Откуда? Как знать? Потому что она была здесь? Она? Незнакомая англичанка? Я не любил её, я нисколько её не знал, но я чувствовал себя смягчившимся, покорённым! Я хотел бы спасти её, пожертвовать собой, сделать тысячу глупостей! Странная вещь! Как так происходит, что присутствие женщины способно нас так взволновать? Это ли – их обаяние, женская грация? Обольщение красотой и молодостью, которое опьяняет как вино?
Или это, скорее, прикосновение любви, загадочной любви, которая без конца старается соединить людей, которая пробует свои силы, столкнув лицом к лицу мужчину и женщину, которая проникает в их чувства, смущает тайно и глубоко, как поливают землю, чтобы посадить цветы?
Но тишина этих сумерек становилась ужасающей, как и тишина неба, так как мы слышали вокруг себя слабый шум, плеск тяжёлого моря, которое приливало и монотонно стучало об обшивку корабля.
Внезапно я услышал рыдания.
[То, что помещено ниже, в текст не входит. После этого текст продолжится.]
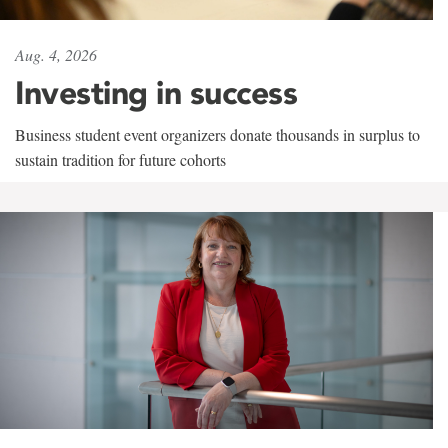
Aug. 4, 2026
Investing in success
Business student event organizers donate thousands in surplus to
sustain tradition for future cohorts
Самая младшая из англичанок плакала. Отец хотел утешить её, и они начали говорить на своём языке, которого я не понимал. Я догадался, что он успокаивал её, а она всё ещё боялась.
Я спросил свою соседку:
- Вам не слишком холодно, мисс?
- Холодно. Я очень холодно.
Я хотел дать ей своё пальто – она отказалась, но я всё равно снял его и накрыл её против воли. В короткой борьбе я коснулся её руки, и по всему моему телу пробежала чарующая дрожь.
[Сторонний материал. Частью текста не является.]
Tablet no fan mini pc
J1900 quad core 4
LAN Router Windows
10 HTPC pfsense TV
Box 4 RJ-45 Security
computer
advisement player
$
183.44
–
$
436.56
Через несколько минут движение воздуха стало живее, а плеск воды о борта – сильнее. Я встал; мне в лицо ударил сильный порыв.
Ветер поднимался!
Англичанин заметил это одновременно со мной и сказал просто:
- Плохи наши дела…
Конечно, дела были плохи. Если волны, пусть самые слабые, нападут на корабль и сотрясут его, настолько разбитый, первая же большая волна унесёт его в пучину.
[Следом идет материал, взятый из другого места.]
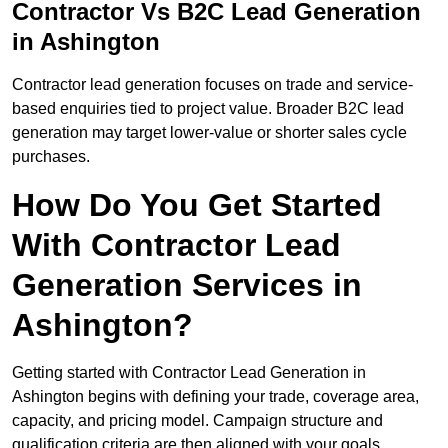
Contractor Vs B2C Lead Generation
in Ashington
Contractor lead generation focuses on trade and service-
based enquiries tied to project value. Broader B2C lead
generation may target lower-value or shorter sales cycle
purchases.
How Do You Get Started
With Contractor Lead
Generation Services in
Ashington?
Getting started with Contractor Lead Generation in
Ashington begins with defining your trade, coverage area,
capacity, and pricing model. Campaign structure and
qualification criteria are then aligned with your goals.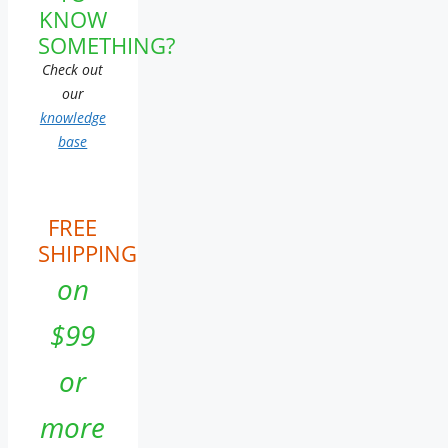
KNOW
SOMETHING?
Check out
our
knowledge
base
FREE
SHIPPING
on
$99
or
more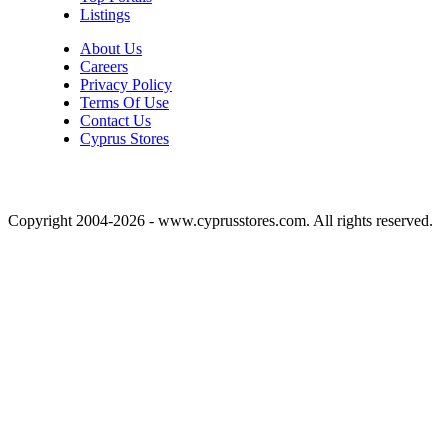
Listings
About Us
Careers
Privacy Policy
Terms Of Use
Contact Us
Cyprus Stores
Copyright 2004-2026 - www.cyprusstores.com. All rights reserved.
Наша тревога начала расти с каждой секундой, и ветер крепчал. Теперь море было подёрнуто бризом, и я видел в сумерках белые линии, которые появлялись и исчезали: это были линии пены, - и каждая волна прилива била об остов судна «Мари-Жозеф», вызывала короткое дрожание, которое поднималось к нашим сердцам.
Англичанка дрожала тоже, я чувствовал её дрожь рядом со мной и испытывал огромное желание схватить её в объятия.
Внизу перед нами, справа, слева и позади горели огни маяков на берегу – белые, жёлтые, красные, вращающиеся, похожие на огромные глаза, которые смотрели на нас, подстерегали, жадно ждали, пока мы исчезнем. Один из них особенно сильно раздражал меня. Он гас каждые 30 секунд и тут же вспыхивал вновь; это точно был глаз с веком, которое постоянно закрывалось над этим огненным взглядом.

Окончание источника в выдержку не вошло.